Since then Hayley has not responded to my attempts to contact her through handwritten letters and email.  She has me blocked on Facebook.  Keep in mind, I did absolutely nothing to cause this behavior.
Her mother falsely accused me of abusing her because she did not like that I discovered she is a lesbian.  This parental alienation is part of her vendetta to destroy me.  She has been partially effective I’m sad to say.
Hayley has been saturated with anger and hate so much that she will not speak with me or contact me in any way.
I gave Hayley over 10 years of my life. At times women would cry seeing Hayley and I together wishing their own dads would of been like me.
As a result of the separation, I have at times been suicidal and noticeably self destructive.  This life is destroying me slowly and painfully. Parental alienation cannot be prevented or treated effectively now.  Because the causes of parental alienation are truly evil.
CONCLUSION
When I saw Hayley 2 years ago I noticed immediately that the sparkle is now gone from her eyes, but her eyes are clearly not vacant.  Hayley is 19 years old now.  Hayley now seems to be completely saturated with anger and hate that I feel more than I see.  Her mother gave her these things. Hayley has adopted her mothers behaviors, which completely lack any beauty.
So now it does not seem like Hayley is really a good person.
 I grieve for a person who is still alive.  Hayley was a reason I wanted to live.  This life I created ironically has put me in a state of bleeding atrophy, apoptosis, and I feel this every day, as I experience my self-destructive patterns and I intentionally wreck myself.
No one can conceptualize this pain I feel.
Not all fathers love their children. Many fathers separated from their children by force simply give up.
Through my writing to Hayley, this compliments what I share with the world, as I attempt to illustrate a fathers love of their child with honesty while often fighting hostile forces.
At times I see loving fathers with their daughters.  They remind me of the relationship I once had with Hayley.  Viewing this gives me a unique combination of joy and pain.  I thank these men for being such great dads.
Related
First Comment from Wade-
As a Dad twice divorced with two children evolved each time, I have first hand experience with the totally corrupt “family court system”. Follow the money and you will almost always find the truth. The truth is the adversarial system they call family court is designed to cause conflict and make money for attorneys. All at the children’s expense. The real loser here and the person we should all feel sorry for is Haley. I, of course, feel sorry for her Dad and have great compassion for him, but he is still the same person he was when Haley was 10 years old. Haley has been changed and will probably never recover…sad!!

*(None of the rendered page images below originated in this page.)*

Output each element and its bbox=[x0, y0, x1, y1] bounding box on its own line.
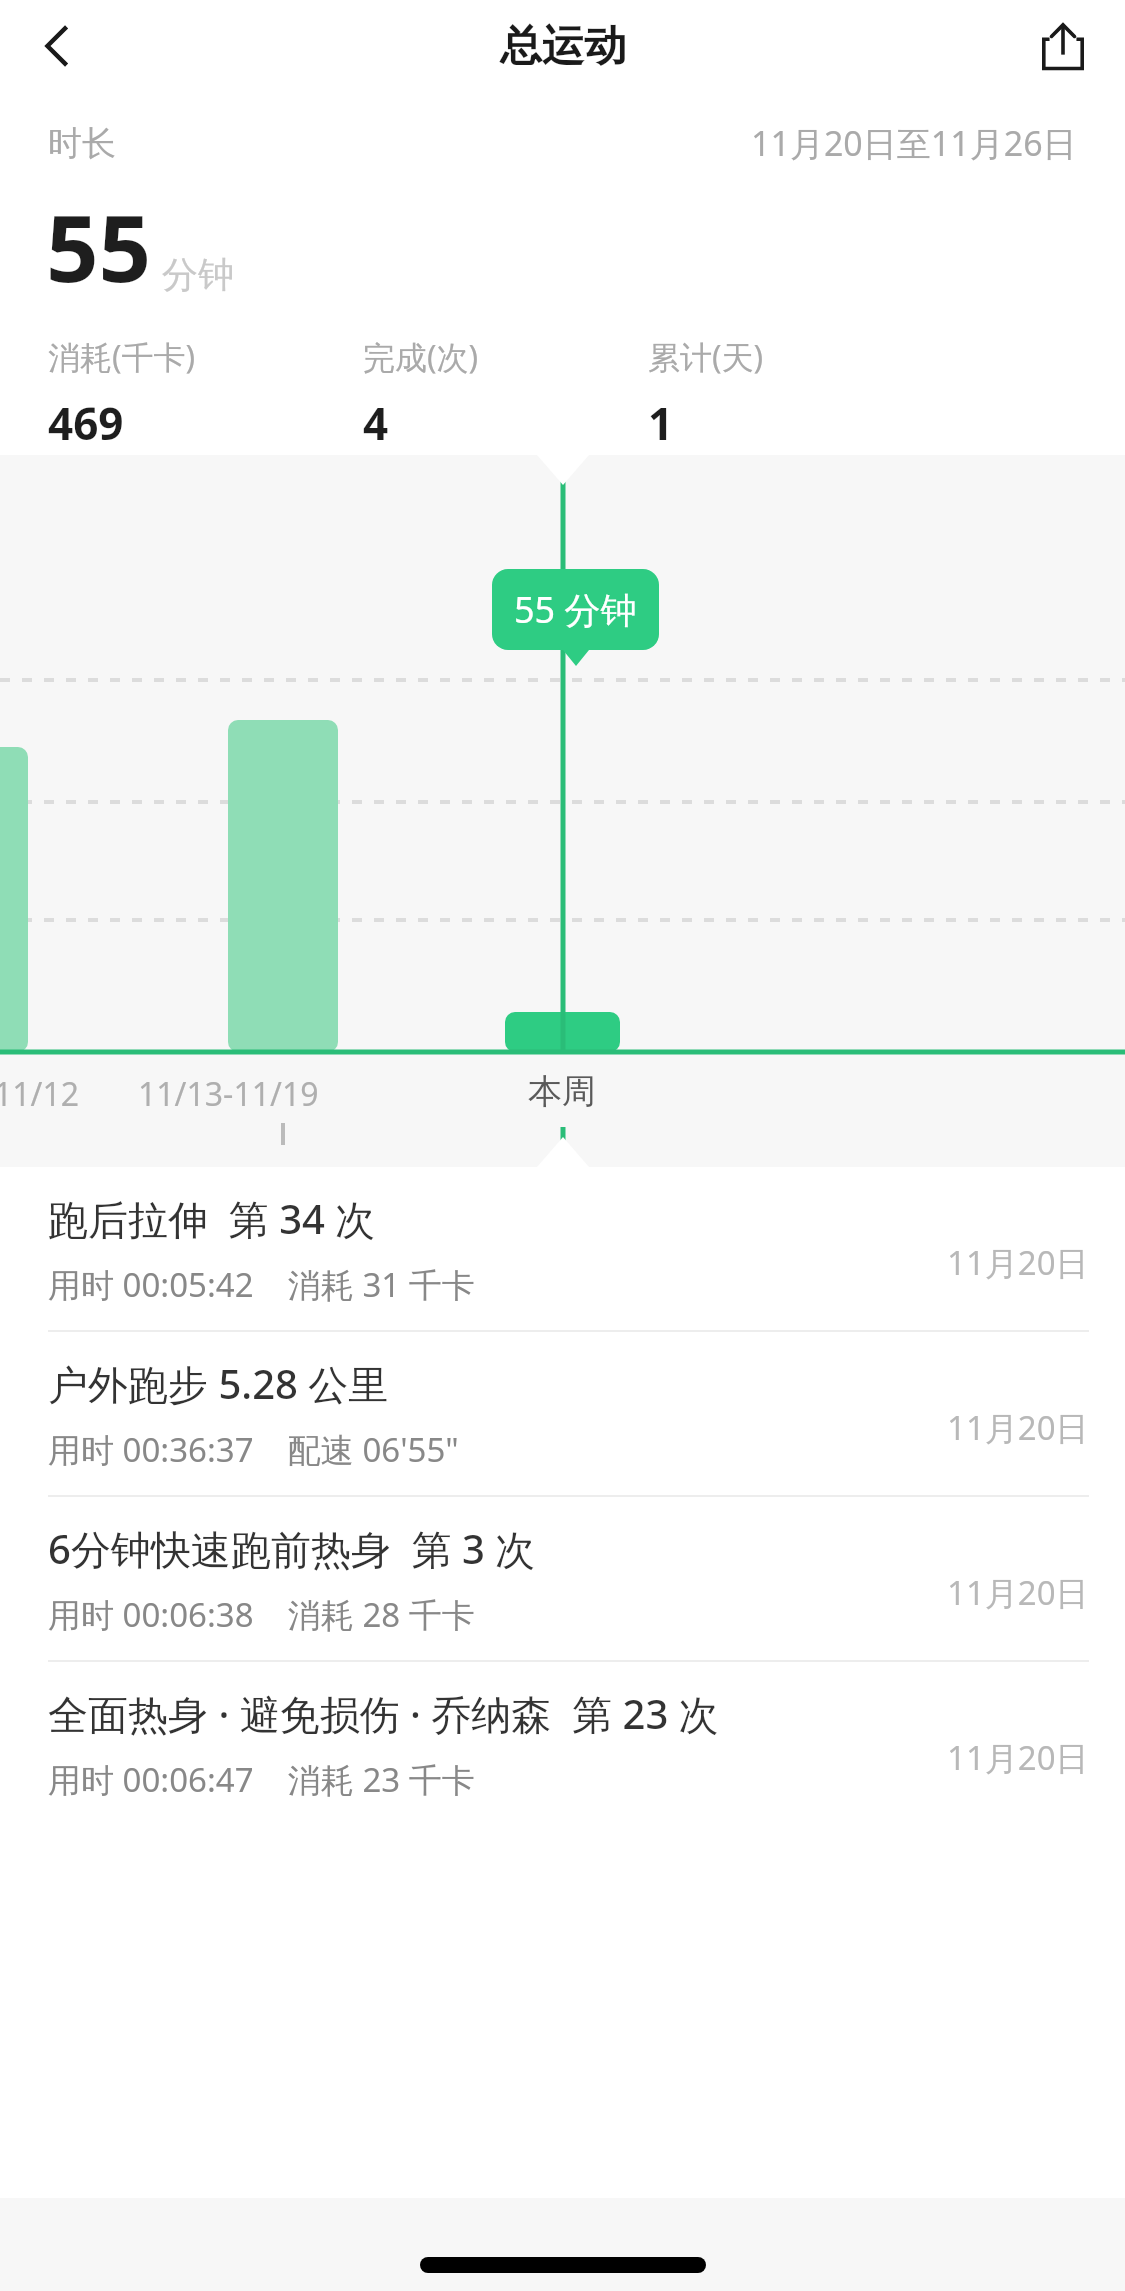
staticText: 本周 bbox=[528, 1070, 596, 1113]
button[interactable]: 55 分钟 bbox=[492, 569, 659, 650]
button[interactable]: 6分钟快速跑前热身 第 3 次 bbox=[0, 1497, 1125, 1660]
staticText: 11月20日 bbox=[947, 1735, 1089, 1780]
staticText: 全面热身 · 避免损伤 · 乔纳森 第 23 次 bbox=[48, 1686, 719, 1741]
staticText: 11月20日至11月26日 bbox=[751, 120, 1077, 166]
button[interactable]: 全面热身 · 避免损伤 · 乔纳森 第 23 次 bbox=[0, 1662, 1125, 1825]
staticText: 户外跑步 5.28 公里 bbox=[48, 1356, 389, 1411]
staticText: 11月20日 bbox=[947, 1405, 1089, 1450]
staticText: 55 分钟 bbox=[514, 585, 637, 634]
staticText: 用时 00:06:38 消耗 28 千卡 bbox=[48, 1592, 475, 1637]
button[interactable]: Back bbox=[14, 2, 102, 90]
staticText: 消耗(千卡) bbox=[48, 335, 196, 379]
button[interactable]: 跑后拉伸 第 34 次 bbox=[0, 1167, 1125, 1330]
staticText: 1 bbox=[648, 393, 674, 453]
staticText: 跑后拉伸 第 34 次 bbox=[48, 1191, 376, 1246]
button[interactable]: Share bbox=[1019, 2, 1107, 90]
staticText: 11/13-11/19 bbox=[138, 1072, 319, 1116]
staticText: 完成(次) bbox=[363, 335, 479, 379]
staticText: 55 bbox=[46, 184, 152, 309]
staticText: 6分钟快速跑前热身 第 3 次 bbox=[48, 1521, 536, 1576]
staticText: 469 bbox=[48, 393, 124, 453]
staticText: 11月20日 bbox=[947, 1570, 1089, 1615]
staticText: 分钟 bbox=[162, 252, 234, 297]
staticText: 4 bbox=[363, 393, 389, 453]
staticText: 11月20日 bbox=[947, 1240, 1089, 1285]
staticText: 用时 00:05:42 消耗 31 千卡 bbox=[48, 1262, 475, 1307]
staticText: 累计(天) bbox=[648, 335, 764, 379]
staticText: 11/12 bbox=[0, 1072, 80, 1116]
staticText: 用时 00:36:37 配速 06'55" bbox=[48, 1427, 459, 1472]
staticText: 用时 00:06:47 消耗 23 千卡 bbox=[48, 1757, 475, 1802]
staticText: 时长 bbox=[48, 122, 116, 165]
staticText: 总运动 bbox=[500, 20, 626, 73]
button[interactable]: 户外跑步 5.28 公里 bbox=[0, 1332, 1125, 1495]
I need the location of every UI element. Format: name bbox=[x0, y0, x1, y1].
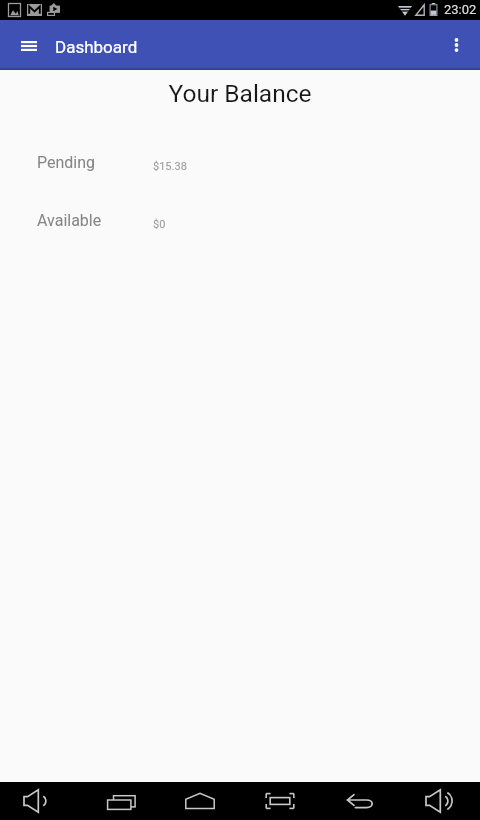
staticText: $15.38 bbox=[153, 160, 187, 173]
button[interactable]: Back bbox=[328, 782, 392, 820]
staticText: Available bbox=[37, 211, 102, 230]
button[interactable]: More options bbox=[434, 20, 478, 70]
staticText: 23:02 bbox=[444, 2, 477, 17]
staticText: Dashboard bbox=[55, 37, 138, 57]
button[interactable]: Home bbox=[168, 782, 232, 820]
button[interactable]: Available bbox=[0, 211, 480, 235]
button[interactable]: Pending bbox=[0, 153, 480, 177]
button[interactable]: Volume up bbox=[407, 782, 471, 820]
button[interactable]: Open navigation drawer bbox=[5, 20, 53, 70]
button[interactable]: Recent apps bbox=[89, 782, 153, 820]
button[interactable]: Volume down bbox=[5, 782, 69, 820]
staticText: Your Balance bbox=[0, 79, 480, 108]
staticText: Pending bbox=[37, 153, 96, 172]
button[interactable]: Screenshot bbox=[248, 782, 312, 820]
staticText: $0 bbox=[153, 218, 166, 231]
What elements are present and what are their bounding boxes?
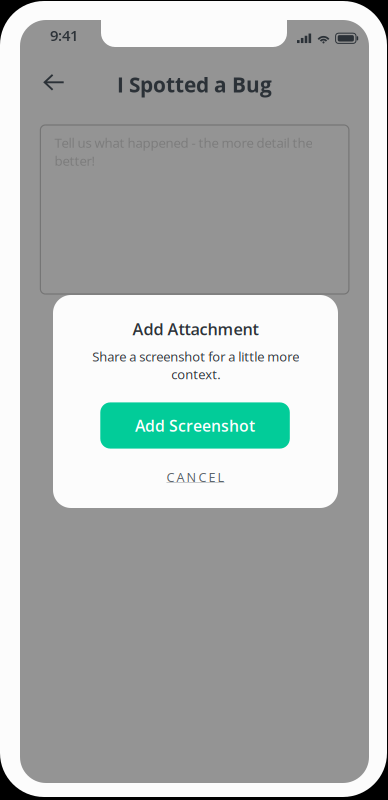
staticText: 9:41: [50, 25, 78, 45]
button[interactable]: C A N C E L: [53, 465, 338, 489]
staticText: I Spotted a Bug: [117, 70, 272, 99]
staticText: Share a screenshot for a little more con…: [92, 348, 299, 383]
button[interactable]: Back: [32, 62, 76, 102]
staticText: Tell us what happened - the more detail …: [54, 134, 312, 170]
staticText: Add Screenshot: [135, 415, 255, 436]
staticText: C A N C E L: [166, 468, 224, 486]
button[interactable]: Add Screenshot: [100, 402, 290, 449]
staticText: Add Attachment: [132, 318, 258, 340]
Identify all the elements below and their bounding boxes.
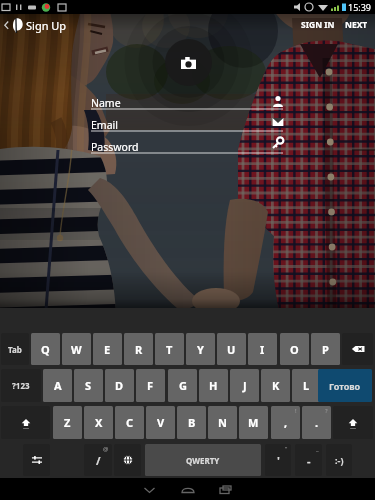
button[interactable]: D <box>105 369 134 402</box>
other: globe <box>119 451 137 469</box>
staticText: X <box>95 415 103 430</box>
button[interactable]: C <box>115 406 144 439</box>
staticText: R <box>135 342 143 357</box>
staticText: Sign Up <box>26 18 67 33</box>
button[interactable]: V <box>146 406 175 439</box>
staticText: P <box>322 342 329 357</box>
button[interactable]: / <box>84 444 112 476</box>
other: backspace <box>349 340 367 358</box>
button[interactable]: O <box>280 333 309 365</box>
staticText: ?123 <box>12 380 30 391</box>
button[interactable]: F <box>136 369 165 402</box>
staticText: Y <box>197 342 204 357</box>
button[interactable]: Name <box>0 96 375 117</box>
button[interactable]: Recent apps <box>215 478 375 500</box>
button[interactable]: I <box>248 333 277 365</box>
staticText: Email <box>91 118 118 132</box>
button[interactable]: G <box>168 369 197 402</box>
button[interactable]: :-) <box>326 444 352 476</box>
button[interactable]: Password <box>0 140 375 161</box>
button[interactable]: R <box>124 333 153 365</box>
staticText: ? <box>325 407 328 415</box>
button[interactable]: backspace <box>342 333 373 365</box>
button[interactable]: Back <box>139 478 375 500</box>
staticText: / <box>96 453 101 468</box>
staticText: S <box>85 378 92 393</box>
other: Back <box>2 18 11 32</box>
button[interactable]: E <box>93 333 122 365</box>
staticText: U <box>227 342 236 357</box>
button[interactable]: Y <box>186 333 215 365</box>
button[interactable]: Home <box>177 478 375 500</box>
other: shift <box>344 414 362 432</box>
staticText: - <box>307 453 311 468</box>
button[interactable]: Готово <box>318 369 372 402</box>
button[interactable]: . <box>302 406 331 439</box>
button[interactable]: U <box>217 333 246 365</box>
staticText: B <box>188 415 196 430</box>
button[interactable]: settings <box>23 444 50 476</box>
staticText: " <box>285 445 288 453</box>
button[interactable]: A <box>43 369 72 402</box>
staticText: ' <box>277 453 280 468</box>
staticText: SIGN IN <box>301 19 335 31</box>
button[interactable]: QWERTY <box>145 444 261 476</box>
button[interactable]: W <box>62 333 91 365</box>
button[interactable]: M <box>239 406 268 439</box>
button[interactable]: N <box>208 406 237 439</box>
staticText: C <box>126 415 134 430</box>
staticText: Z <box>64 415 71 430</box>
staticText: QWERTY <box>186 455 220 466</box>
staticText: @ <box>103 445 109 453</box>
button[interactable]: NEXT <box>342 17 371 33</box>
staticText: . <box>315 415 319 430</box>
button[interactable]: L <box>292 369 321 402</box>
other: settings <box>28 451 46 469</box>
button[interactable]: - <box>295 444 322 476</box>
button[interactable]: SIGN IN <box>298 17 338 33</box>
staticText: A <box>54 378 62 393</box>
staticText: _ <box>316 445 319 453</box>
staticText: E <box>104 342 111 357</box>
button[interactable]: , <box>271 406 300 439</box>
staticText: Q <box>41 342 50 357</box>
button[interactable]: P <box>311 333 340 365</box>
staticText: V <box>157 415 165 430</box>
staticText: N <box>218 415 227 430</box>
button[interactable]: Take photo <box>165 39 212 86</box>
staticText: J <box>243 378 247 393</box>
staticText: W <box>71 342 82 357</box>
button[interactable]: globe <box>114 444 141 476</box>
staticText: NEXT <box>345 19 368 31</box>
staticText: F <box>147 378 154 393</box>
staticText: Password <box>91 140 139 154</box>
button[interactable]: Q <box>31 333 60 365</box>
staticText: 15:39 <box>348 1 372 13</box>
button[interactable]: shift <box>333 406 373 439</box>
staticText: T <box>166 342 173 357</box>
staticText: G <box>179 378 187 393</box>
button[interactable]: T <box>155 333 184 365</box>
staticText: O <box>290 342 299 357</box>
staticText: , <box>284 415 288 430</box>
button[interactable]: S <box>74 369 103 402</box>
button[interactable]: ' <box>265 444 291 476</box>
button[interactable]: H <box>199 369 228 402</box>
staticText: ! <box>295 407 297 415</box>
staticText: K <box>272 378 280 393</box>
staticText: D <box>115 378 124 393</box>
button[interactable]: ?123 <box>1 369 41 402</box>
button[interactable]: K <box>261 369 290 402</box>
staticText: M <box>248 415 259 430</box>
button[interactable]: Tab <box>1 333 29 365</box>
button[interactable]: Z <box>53 406 82 439</box>
staticText: L <box>303 378 310 393</box>
staticText: H <box>209 378 218 393</box>
button[interactable]: J <box>230 369 259 402</box>
button[interactable]: Back <box>0 17 67 33</box>
staticText: Name <box>91 96 121 110</box>
button[interactable]: Email <box>0 118 375 139</box>
button[interactable]: B <box>177 406 206 439</box>
button[interactable]: X <box>84 406 113 439</box>
button[interactable]: shift <box>1 406 50 439</box>
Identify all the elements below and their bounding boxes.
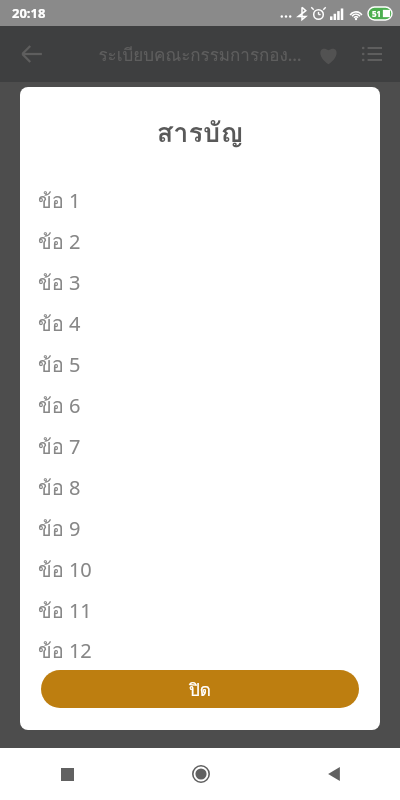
staticText: ปิด [189,676,211,703]
staticText: ข้อ 8 [38,472,81,504]
staticText: ข้อ 4 [38,308,81,340]
staticText: ระเบียบคณะกรรมการกอง… [98,41,302,68]
button[interactable]: ข้อ 11 [20,590,380,631]
button[interactable]: ข้อ 1 [20,180,380,221]
staticText: ข้อ 10 [38,554,92,586]
staticText: 20:18 [12,4,46,22]
button[interactable]: Back [267,748,400,800]
staticText: 51 [372,8,382,19]
staticText: ข้อ 11 [38,595,92,627]
staticText: ข้อ 12 [38,635,92,667]
button[interactable]: Recents [0,748,134,800]
button[interactable]: Favorite [306,32,350,76]
button[interactable]: ข้อ 2 [20,221,380,262]
staticText: สารบัญ [20,111,380,154]
button[interactable]: ข้อ 9 [20,508,380,549]
button[interactable]: Table of contents [350,32,394,76]
button[interactable]: ข้อ 10 [20,549,380,590]
button[interactable]: ข้อ 4 [20,303,380,344]
button[interactable]: ข้อ 6 [20,385,380,426]
staticText: ข้อ 3 [38,267,81,299]
button[interactable]: ข้อ 3 [20,262,380,303]
button[interactable]: ข้อ 5 [20,344,380,385]
button[interactable]: Back [8,30,56,78]
staticText: ข้อ 9 [38,513,81,545]
button[interactable]: ข้อ 7 [20,426,380,467]
staticText: ข้อ 5 [38,349,81,381]
button[interactable]: ข้อ 8 [20,467,380,508]
staticText: ข้อ 1 [38,185,81,217]
staticText: ข้อ 7 [38,431,81,463]
staticText: ข้อ 2 [38,226,81,258]
button[interactable]: ปิด [41,670,359,708]
button[interactable]: ข้อ 12 [20,631,380,670]
button[interactable]: Home [134,748,267,800]
staticText: ข้อ 6 [38,390,81,422]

Unfortunately my advise to Haley’s Dad and Dads everywhere who experience similar situations is simple…As hard as I know it is you guys must MOVE ON. You and your children have been victimized by a corrupt legal system which shut Haley’s Dad out of her life in the first place.
One thing that helped me when I was going through my ordeal was that I became a CASA. I live in California and a CASA is a court appointed special advocate for abused and neglected kids. It is a wonderful program which intercedes on behalf of the children. A CASA is a volunteer (No pay) and is a sworn officer of the court.
Gentlemen please listen, your life is not over, you are the same man you have always been. You can not change what has happened, but you can be a blessing to other children in whatever manner works for you. Get active and reclaim your lives. God bless each and every one of you and your children.